- Opening Delimiter -

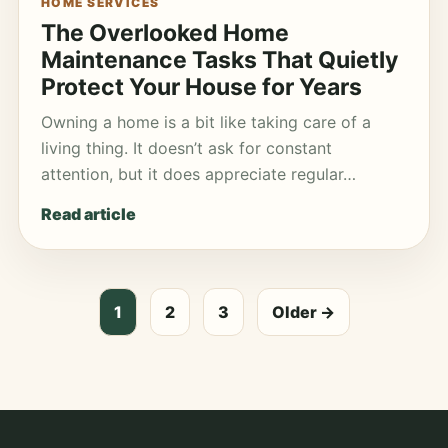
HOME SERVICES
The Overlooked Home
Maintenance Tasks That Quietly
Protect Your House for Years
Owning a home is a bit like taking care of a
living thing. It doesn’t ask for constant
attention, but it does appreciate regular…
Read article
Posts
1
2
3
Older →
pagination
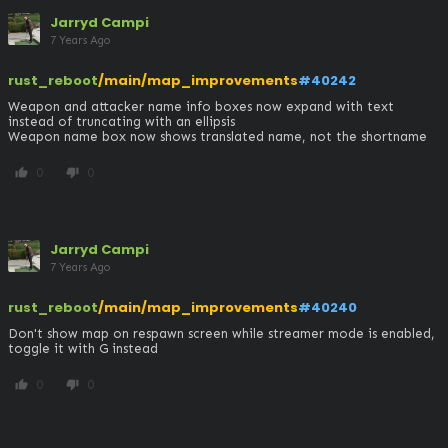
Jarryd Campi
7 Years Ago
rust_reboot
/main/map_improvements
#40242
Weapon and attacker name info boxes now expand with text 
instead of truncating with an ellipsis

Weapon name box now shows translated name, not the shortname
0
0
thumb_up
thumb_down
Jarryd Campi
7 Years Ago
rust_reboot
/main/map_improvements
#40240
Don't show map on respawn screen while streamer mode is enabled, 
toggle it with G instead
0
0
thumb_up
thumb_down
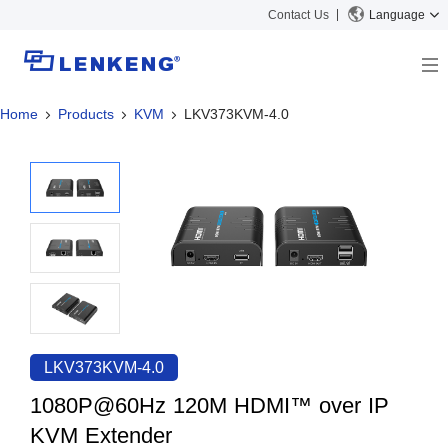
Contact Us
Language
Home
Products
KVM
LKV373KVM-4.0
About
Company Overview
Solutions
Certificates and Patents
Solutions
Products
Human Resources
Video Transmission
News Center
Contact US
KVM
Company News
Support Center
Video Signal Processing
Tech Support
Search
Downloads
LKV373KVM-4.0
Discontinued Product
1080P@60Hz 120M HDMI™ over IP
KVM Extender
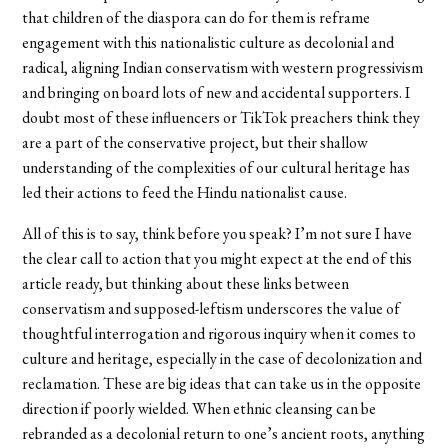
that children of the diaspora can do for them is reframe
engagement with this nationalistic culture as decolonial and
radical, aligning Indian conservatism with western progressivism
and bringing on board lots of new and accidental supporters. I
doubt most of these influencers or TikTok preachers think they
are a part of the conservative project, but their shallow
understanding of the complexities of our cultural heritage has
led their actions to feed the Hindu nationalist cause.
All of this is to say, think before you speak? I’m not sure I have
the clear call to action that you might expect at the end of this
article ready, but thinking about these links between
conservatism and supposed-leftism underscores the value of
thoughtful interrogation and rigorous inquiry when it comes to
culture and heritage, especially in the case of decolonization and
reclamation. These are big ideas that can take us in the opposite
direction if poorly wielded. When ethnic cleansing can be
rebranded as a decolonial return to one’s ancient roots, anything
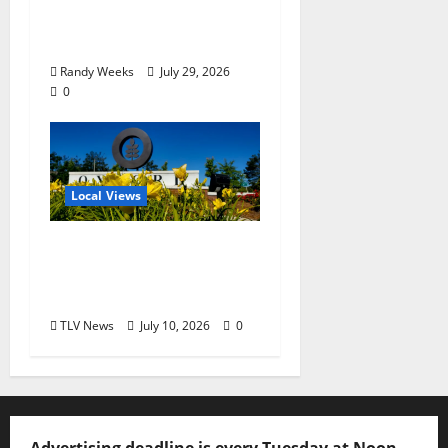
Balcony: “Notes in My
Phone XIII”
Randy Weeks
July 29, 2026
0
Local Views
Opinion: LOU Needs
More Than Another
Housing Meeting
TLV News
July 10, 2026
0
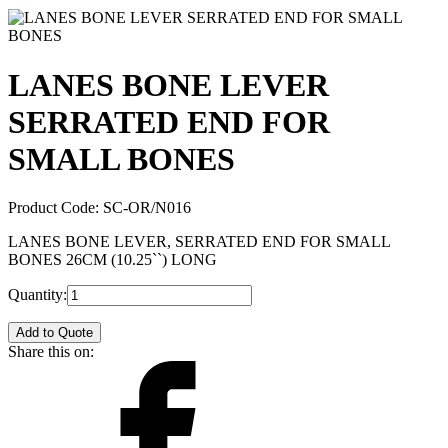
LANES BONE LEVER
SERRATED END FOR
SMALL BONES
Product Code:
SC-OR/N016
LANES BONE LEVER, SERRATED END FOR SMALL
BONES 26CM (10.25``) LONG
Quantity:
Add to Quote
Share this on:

- Closing Delimiter -
- Opening Delimiter -

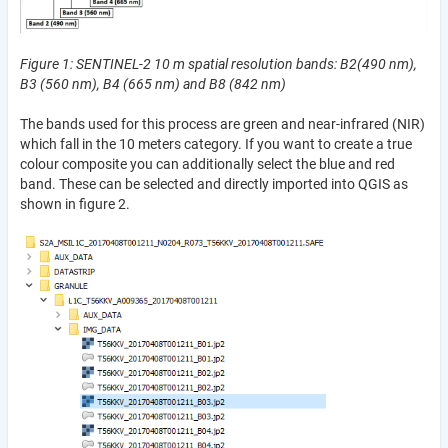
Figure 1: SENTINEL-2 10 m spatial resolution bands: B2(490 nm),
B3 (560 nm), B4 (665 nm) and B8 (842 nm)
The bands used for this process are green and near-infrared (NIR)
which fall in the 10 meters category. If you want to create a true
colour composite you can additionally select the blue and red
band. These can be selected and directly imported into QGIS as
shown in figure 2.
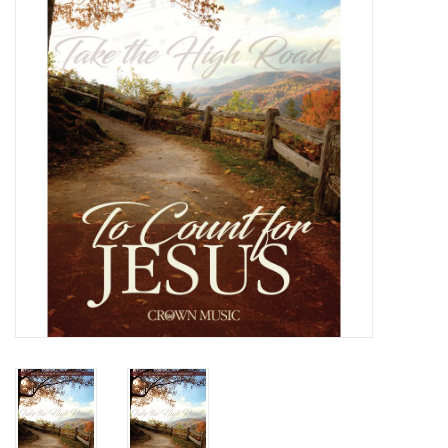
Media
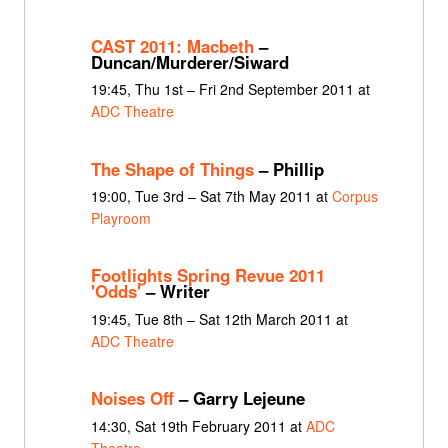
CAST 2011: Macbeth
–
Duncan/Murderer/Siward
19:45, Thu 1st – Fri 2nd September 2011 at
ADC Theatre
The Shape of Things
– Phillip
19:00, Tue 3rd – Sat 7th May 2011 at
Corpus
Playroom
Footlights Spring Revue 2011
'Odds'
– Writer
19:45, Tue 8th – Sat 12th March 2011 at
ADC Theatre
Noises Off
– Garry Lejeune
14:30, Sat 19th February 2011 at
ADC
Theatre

- Closing Delimiter -
- Opening Delimiter -

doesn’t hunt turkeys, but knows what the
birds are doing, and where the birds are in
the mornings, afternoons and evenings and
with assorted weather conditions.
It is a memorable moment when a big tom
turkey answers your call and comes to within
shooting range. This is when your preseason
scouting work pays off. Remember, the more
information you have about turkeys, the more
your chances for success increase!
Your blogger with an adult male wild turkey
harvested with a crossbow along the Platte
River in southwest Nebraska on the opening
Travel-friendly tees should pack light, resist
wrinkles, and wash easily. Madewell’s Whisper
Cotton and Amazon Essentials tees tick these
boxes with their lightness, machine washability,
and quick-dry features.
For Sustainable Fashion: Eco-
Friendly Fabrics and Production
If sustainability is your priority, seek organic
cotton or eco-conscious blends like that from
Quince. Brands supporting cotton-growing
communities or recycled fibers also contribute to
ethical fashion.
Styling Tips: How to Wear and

- Closing Delimiter -

Problem description :: For this listing, copy out every line that includes the word "culture".

Result of this exercise ::
engagement with this nationalistic culture as decolonial and
culture and heritage, especially in the case of decolonization and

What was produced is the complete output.